__Source material__.
┌──
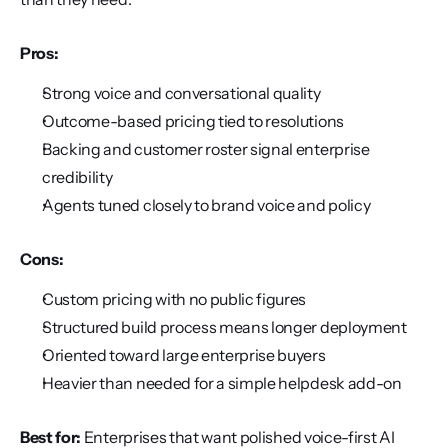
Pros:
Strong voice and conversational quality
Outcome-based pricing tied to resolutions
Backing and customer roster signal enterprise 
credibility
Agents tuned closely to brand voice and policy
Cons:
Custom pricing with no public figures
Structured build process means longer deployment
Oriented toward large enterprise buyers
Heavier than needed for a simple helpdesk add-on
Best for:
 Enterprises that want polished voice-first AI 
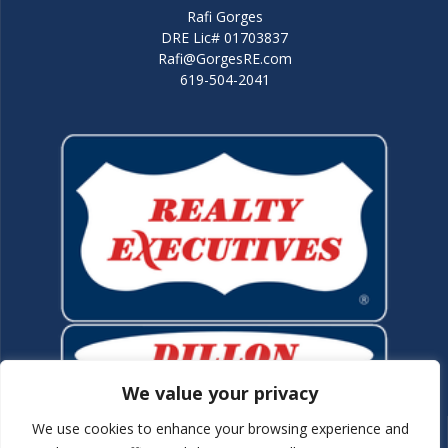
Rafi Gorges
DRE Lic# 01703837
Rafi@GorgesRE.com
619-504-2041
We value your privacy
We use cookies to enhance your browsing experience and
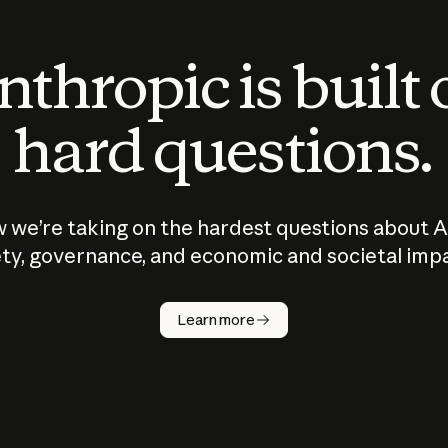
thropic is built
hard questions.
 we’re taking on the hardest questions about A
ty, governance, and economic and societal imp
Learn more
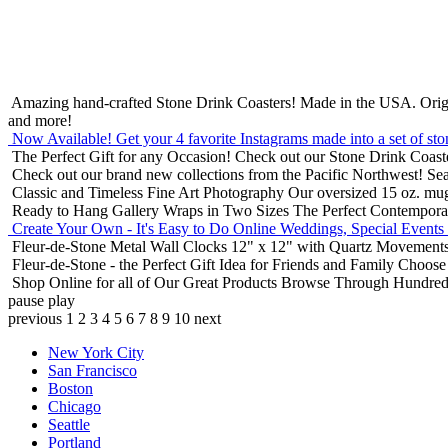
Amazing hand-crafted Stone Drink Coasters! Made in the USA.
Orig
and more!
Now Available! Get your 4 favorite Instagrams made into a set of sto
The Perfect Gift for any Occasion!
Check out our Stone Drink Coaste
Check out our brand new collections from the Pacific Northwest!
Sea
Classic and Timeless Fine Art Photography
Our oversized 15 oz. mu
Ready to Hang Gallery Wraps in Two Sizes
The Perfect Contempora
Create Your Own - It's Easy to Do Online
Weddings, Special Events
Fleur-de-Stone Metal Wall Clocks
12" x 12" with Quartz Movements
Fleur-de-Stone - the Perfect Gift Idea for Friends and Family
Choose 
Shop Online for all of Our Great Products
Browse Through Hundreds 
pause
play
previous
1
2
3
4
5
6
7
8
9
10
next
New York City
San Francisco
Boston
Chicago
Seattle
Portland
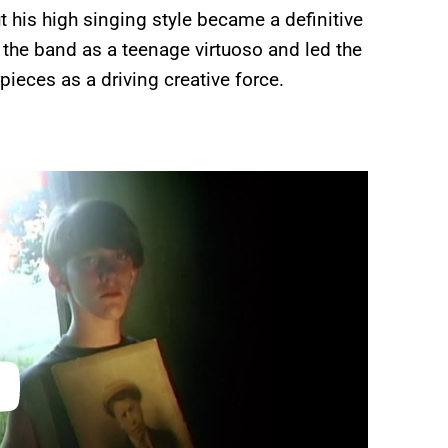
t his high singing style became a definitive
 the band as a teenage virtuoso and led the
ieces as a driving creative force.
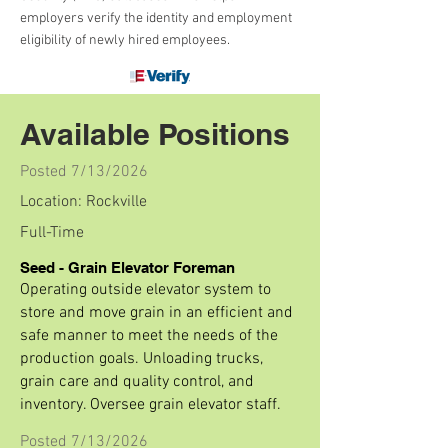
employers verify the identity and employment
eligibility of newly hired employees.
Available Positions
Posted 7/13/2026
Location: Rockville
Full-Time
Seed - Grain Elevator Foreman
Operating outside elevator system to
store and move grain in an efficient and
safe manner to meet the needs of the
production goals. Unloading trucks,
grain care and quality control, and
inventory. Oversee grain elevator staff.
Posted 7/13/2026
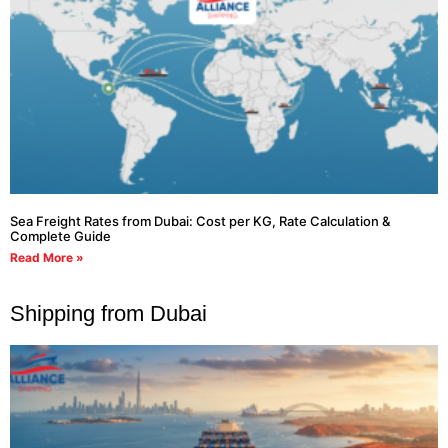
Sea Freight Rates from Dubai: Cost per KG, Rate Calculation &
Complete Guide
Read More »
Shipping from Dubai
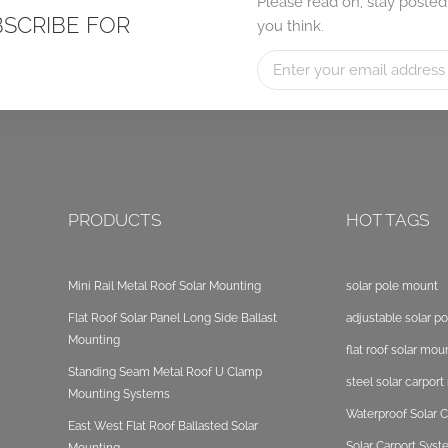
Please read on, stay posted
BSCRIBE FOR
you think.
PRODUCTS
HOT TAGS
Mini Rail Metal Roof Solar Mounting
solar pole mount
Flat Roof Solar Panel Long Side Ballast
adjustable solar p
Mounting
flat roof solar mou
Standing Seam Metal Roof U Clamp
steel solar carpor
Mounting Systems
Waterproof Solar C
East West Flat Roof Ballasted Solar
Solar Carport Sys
└──
┌──
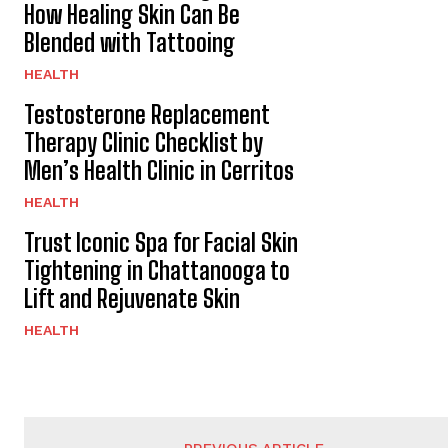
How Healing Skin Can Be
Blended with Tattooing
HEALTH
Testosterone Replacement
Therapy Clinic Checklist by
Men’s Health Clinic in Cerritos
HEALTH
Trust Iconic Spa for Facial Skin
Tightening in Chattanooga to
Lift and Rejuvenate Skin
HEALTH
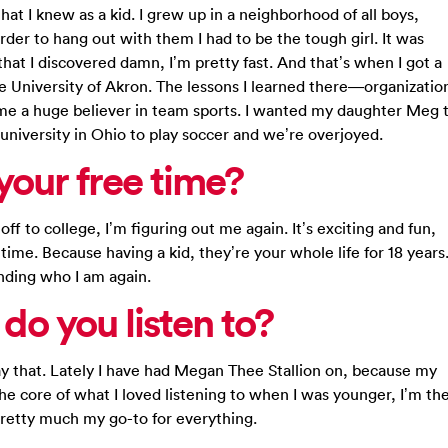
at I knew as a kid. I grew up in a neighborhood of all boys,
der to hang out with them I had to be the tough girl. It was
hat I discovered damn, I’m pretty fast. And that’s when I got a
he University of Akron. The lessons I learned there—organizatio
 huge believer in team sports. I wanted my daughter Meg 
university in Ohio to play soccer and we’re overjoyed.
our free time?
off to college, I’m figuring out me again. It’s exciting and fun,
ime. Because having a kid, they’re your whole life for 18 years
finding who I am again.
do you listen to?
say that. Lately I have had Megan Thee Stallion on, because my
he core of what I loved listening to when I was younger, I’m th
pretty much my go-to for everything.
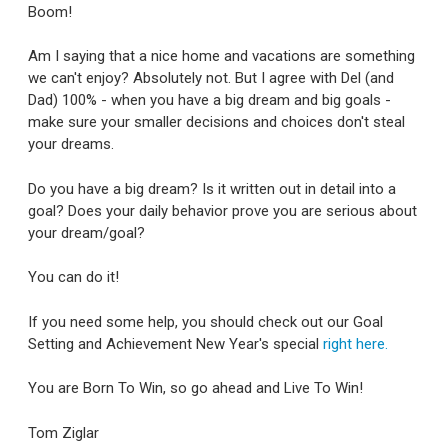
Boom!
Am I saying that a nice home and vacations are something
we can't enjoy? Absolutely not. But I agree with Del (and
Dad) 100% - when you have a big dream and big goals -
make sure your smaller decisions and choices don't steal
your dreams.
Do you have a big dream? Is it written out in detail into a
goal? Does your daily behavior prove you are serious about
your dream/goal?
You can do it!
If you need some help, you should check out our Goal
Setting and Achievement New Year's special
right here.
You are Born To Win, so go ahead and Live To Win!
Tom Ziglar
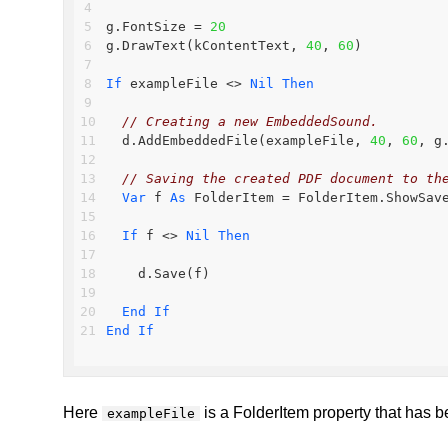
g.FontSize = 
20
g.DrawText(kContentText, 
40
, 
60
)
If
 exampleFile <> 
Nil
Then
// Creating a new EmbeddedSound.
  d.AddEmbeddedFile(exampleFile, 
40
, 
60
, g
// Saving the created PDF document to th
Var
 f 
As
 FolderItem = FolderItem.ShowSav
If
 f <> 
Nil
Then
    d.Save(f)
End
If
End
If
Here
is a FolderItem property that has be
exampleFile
└──
__Work to be completed__. If a line of the records above contains the word "Fleur", count it; then give the total and nothing more.

__Solution to the problem__. 2